This morning, I met with Carolyn over coffee. Our conversation left me feeling energized for the rest of the day. Her story is a powerful one — filled with love, wisdom, and resilience. I’m very excited to share it with you.
(Background behind how we met: As I mentioned in my post on Day 4, I was fortunate to exchange contact information with a bunch of really interesting strangers after giving them my elevator pitch a couple of weeks ago at the Creative Mornings event. I told them that I would love to meet with each of them over what was then the next 97 days, over coffee or tea, on me.)
Carolyn used to work in the corporate world. Marketing was her specialty. It was a good job, in the traditional sense. It paid well, had good benefits and a sense of security. As she moved up the metaphorical ladder, though, she noticed something: her hours started to get longer. Soon, what had been an eight-hour work day became twelve or sometimes even sixteen. Was this what she really wanted? It was stressful and her life lost its sense of balance. But it was still a good job.

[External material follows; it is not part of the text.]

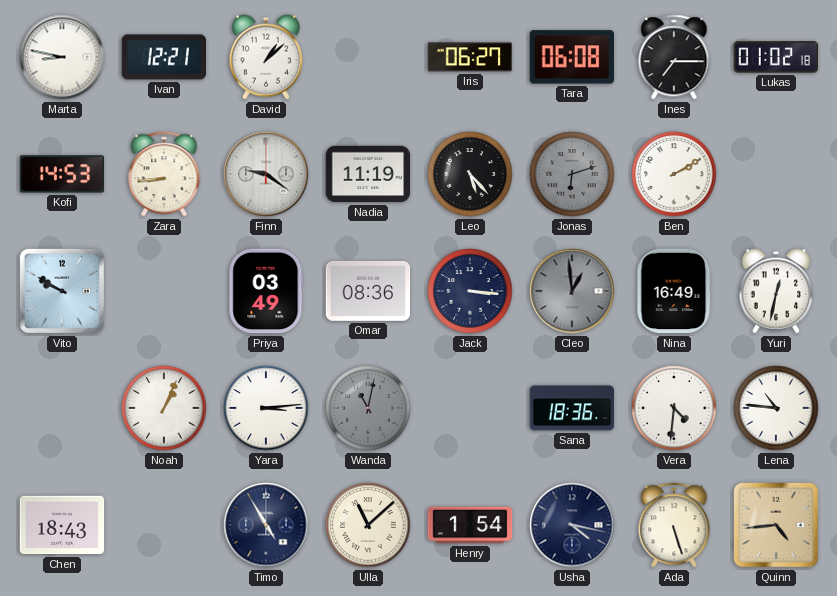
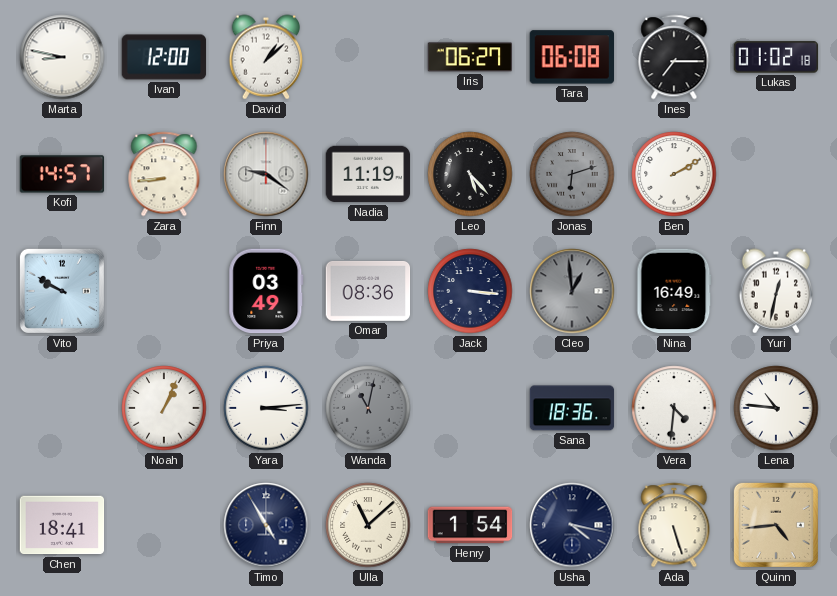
Ivan: 12:21 -> 12:00
Kofi: 14:53 -> 14:57
Chen: 18:43 -> 18:41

Then, her health took an abrupt turn. “I had breast cancer”, she said so matter-of-factly, its past-tenseness dripping with resilience. The chemo took about eight months followed by another year of tests. It really helped her realize the fragility of life.
While she was undergoing treatment, she lost all of her hair. “I wore a wig”, she said. “But I still had no eyebrows”. Somewhat self-conscious about it, she began to realize something: people don’t often look at you in the city. She would walk past people and try to make eye contact, but there would be no gaze to meet. Even at the grocery store check-out, she noticed how it was possible to complete the entire transaction without having the cashier even look at you. Some things have become so impersonal.
When Carolyn returned to her job after treatment, she found herself less willing to deal with the long hours, the stress, the not-completely-content-ness of it all. In hindsight, she even feels as if the stress may have been a factor in the diagnosis to begin with. So she decided to transition into doing what she really loves instead. Art.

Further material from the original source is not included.